For instance, the Walt Disney Company and the American Broadcasting Company (ABC)
merged to become a conglomerate. The Walt Disney Firm is a media and entertainment
company, whereas the American Broadcasting Company is a commercial broadcast television
network in the United States (media and news).
FIRST WAVE
The first merger wave began during the 1883 Great Depression, peaked between 1898 and 1902,
and terminated in 1904. Despite the fact that all major mining and manufacturing industries were
affected by these mergers, certain industries clearly showed a greater rate of merger activity. The
initial wave of mergers mostly consisted of horizontal pairings. The many horizontal mergers
and industry consolidations of this era frequently resulted in a market structure that was close to
monopolistic. As a result, this period is noted for its contribution in the formation of enormous
monopolies. This time period is also connected with J. P. Morgan's founding of U.S. Steel, which
joined Carnegie Steel, created by Andrew Carnegie and overseen by Carnegie and Henry Clay
Frick, with Federal Steel, which Morgan controlled. By the end of the first massive merger wave,
there had been a significant rise in the degree of concentration in American industry. In other
industries, such as the steel industry, the number of enterprises has decreased considerably, and
in some areas, just one firm has remained. It's ironic that monopolistic businesses arose in the
aftermath of the Sherman Act's enactment. However, in addition to the Justice Department's
limited resources, the courts were originally hesitant to read the Act's antitrust provisions
literally.
SECOND WAVE
The first and second merger waves, according to George Stigler, a Nobel Prize–winning analyst ,
were "merging for monopoly" contra "merging for oligopoly." Several industries were merged
during the second merger wave. The outcome was frequently an oligopolistic industrial structure,
rather than monopolies. The pattern of consolidation established during the first merger phase
remained into the second.
THIRD WAVE
The third merger wave saw a record-breaking amount of merger activity. This was aided in part
by the strong economy. During this period, known as the conglomerate merger period, it was
typical for relatively smaller corporations to seek acquisitions from larger ones. During the two
previous rounds, on the other hand, the majority of target enterprises were substantially smaller
than the acquiring corporations.
In India, the Companies Act of 2013 specifies the whole mergers and acquisitions procedure.

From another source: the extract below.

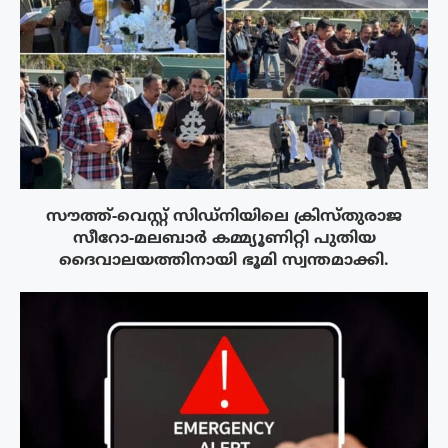
സൗത്ത്-വെസ്റ്റ് സിഡ്‌നിയിലെ ക്രിസ്‌തുരാജ
സീറോ-മലബാർ കമ്മ്യൂണിറ്റി പുതിയ
ദൈവാലയത്തിനായി ഭൂമി സ്വന്തമാക്കി.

The study of the firms is done throughout the mergers and acquisitions process, which includes
accessing the company's information, reading over its insights, and coming to a decision on how
to conduct the mergers and acquisitions process.
The successful and comprehensive execution of a mergers and acquisitions process comprises a
strategy that is organised to maximise profit while minimising risk.
For M&A to take place, the Companies Act, 2013 should be followed, with input from the Court,
SEBI (Securities Exchange Board of India) in the case of listed companies, the Central
Government as an Official Liquidator (OL), and the Regional Director of the Ministry of
Corporate Affairs, among others. Because there are so many people involved, the process can
take a long time, be repetitive, and even be troublesome. As a result, it is prudent to consult a
specialist for mergers and acquisitions or to use mergers and acquisitions consulting services, as
the method involves strict repercussions of laws and regulations, which might cause problems in
the future. Various Mergers and Acquisitions consultancy firms guide their clients through this
transformation process, which includes complex financial, legal, and accounting challenges.